[Collected data]
- - - - -

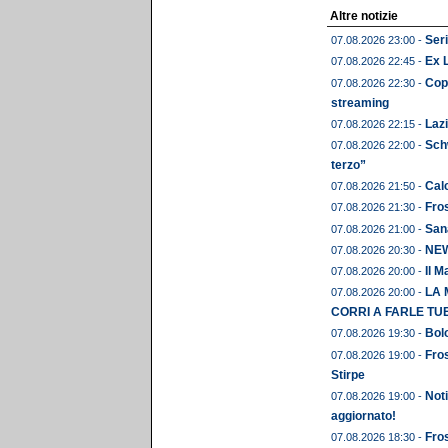
Altre notizie
Seri
07.08.2026 23:00 -
Ex 
07.08.2026 22:45 -
Copp
07.08.2026 22:30 -
streaming
Lazi
07.08.2026 22:15 -
Schw
07.08.2026 22:00 -
terzo”
Calc
07.08.2026 21:50 -
Fros
07.08.2026 21:30 -
Sana
07.08.2026 21:00 -
NEWS
07.08.2026 20:30 -
Il M
07.08.2026 20:00 -
LA 
07.08.2026 20:00 -
CORRI A FARLE TU
Bolo
07.08.2026 19:30 -
Fros
07.08.2026 19:00 -
Stirpe
Noti
07.08.2026 19:00 -
aggiornato!
Fros
07.08.2026 18:30 -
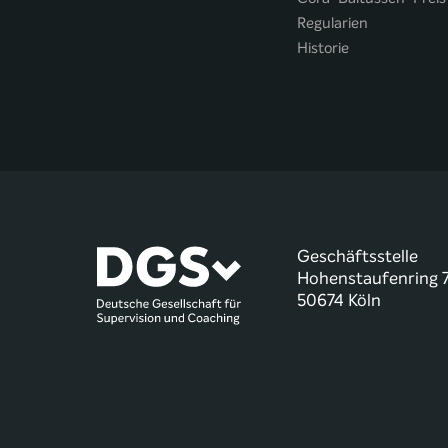
Regularien
Historie
Geschäftsstelle
Hohenstaufenring 
50674 Köln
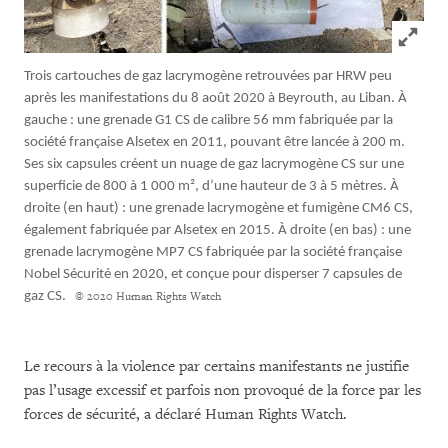
Click to
Trois cartouches de gaz lacrymogène retrouvées par HRW peu
après les manifestations du 8 août 2020 à Beyrouth, au Liban. À
gauche : une grenade G1 CS de calibre 56 mm fabriquée par la
société française Alsetex en 2011, pouvant être lancée à 200 m.
Ses six capsules créent un nuage de gaz lacrymogène CS sur une
superficie de 800 à 1 000 m², d’une hauteur de 3 à 5 mètres. À
droite (en haut) : une grenade lacrymogène et fumigène CM6 CS,
également fabriquée par Alsetex en 2015. À droite (en bas) : une
grenade lacrymogène MP7 CS fabriquée par la société française
Nobel Sécurité en 2020, et conçue pour disperser 7 capsules de
gaz CS.
© 2020 Human Rights Watch
Le recours à la violence par certains manifestants ne justifie
pas l’usage excessif et parfois non provoqué de la force par les
forces de sécurité, a déclaré Human Rights Watch.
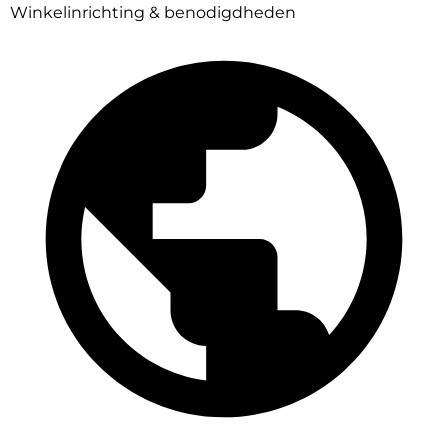
Winkelinrichting & benodigdheden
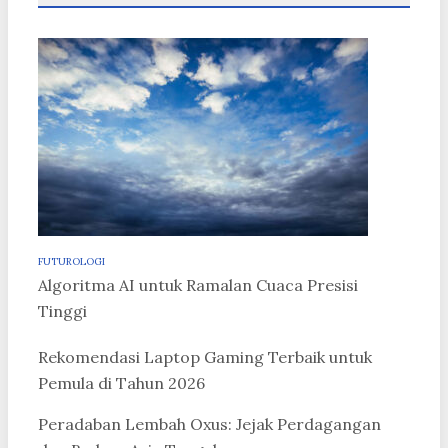
FUTUROLOGI
Algoritma AI untuk Ramalan Cuaca Presisi
Tinggi
Rekomendasi Laptop Gaming Terbaik untuk
Pemula di Tahun 2026
Peradaban Lembah Oxus: Jejak Perdagangan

- - - - -

**ACTIVITY:** Repeat the data word for word; drop the pictures.

**RESULT BELOW:**
Altre notizie
Seri
07.08.2026 23:00 -
Ex 
07.08.2026 22:45 -
Copp
07.08.2026 22:30 -
streaming
Lazi
07.08.2026 22:15 -
Schw
07.08.2026 22:00 -
terzo”
Calc
07.08.2026 21:50 -
Fros
07.08.2026 21:30 -
Sana
07.08.2026 21:00 -
NEWS
07.08.2026 20:30 -
Il M
07.08.2026 20:00 -
LA 
07.08.2026 20:00 -
CORRI A FARLE TU
Bolo
07.08.2026 19:30 -
Fros
07.08.2026 19:00 -
Stirpe
Noti
07.08.2026 19:00 -
aggiornato!
Fros
07.08.2026 18:30 -
Regularien
Historie
Geschäftsstelle
Hohenstaufenring 
50674 Köln
Click to
Trois cartouches de gaz lacrymogène retrouvées par HRW peu
après les manifestations du 8 août 2020 à Beyrouth, au Liban. À
gauche : une grenade G1 CS de calibre 56 mm fabriquée par la
société française Alsetex en 2011, pouvant être lancée à 200 m.
Ses six capsules créent un nuage de gaz lacrymogène CS sur une
superficie de 800 à 1 000 m², d’une hauteur de 3 à 5 mètres. À
droite (en haut) : une grenade lacrymogène et fumigène CM6 CS,
également fabriquée par Alsetex en 2015. À droite (en bas) : une
grenade lacrymogène MP7 CS fabriquée par la société française
Nobel Sécurité en 2020, et conçue pour disperser 7 capsules de
gaz CS.
© 2020 Human Rights Watch
Le recours à la violence par certains manifestants ne justifie
pas l’usage excessif et parfois non provoqué de la force par les
forces de sécurité, a déclaré Human Rights Watch.
Winkelinrichting & benodigdheden
FUTUROLOGI
Algoritma AI untuk Ramalan Cuaca Presisi
Tinggi
Rekomendasi Laptop Gaming Terbaik untuk
Pemula di Tahun 2026
Peradaban Lembah Oxus: Jejak Perdagangan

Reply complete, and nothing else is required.